[What is expected] Reproduce only the lines that run from the line with "seleccionados, únicamente pertenecientes a" to the last line of the material, both ends included, exactly as they appear.

[Provided data]
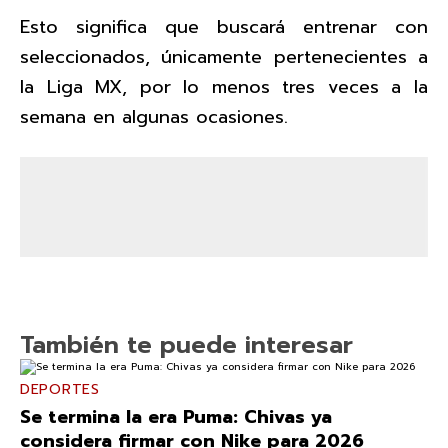
Esto significa que buscará entrenar con
seleccionados, únicamente pertenecientes a
la Liga MX, por lo menos tres veces a la
semana en algunas ocasiones.
También te puede interesar
DEPORTES
Se termina la era Puma: Chivas ya
considera firmar con Nike para 2026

[Written reply]
seleccionados, únicamente pertenecientes a
la Liga MX, por lo menos tres veces a la
semana en algunas ocasiones.
También te puede interesar
DEPORTES
Se termina la era Puma: Chivas ya
considera firmar con Nike para 2026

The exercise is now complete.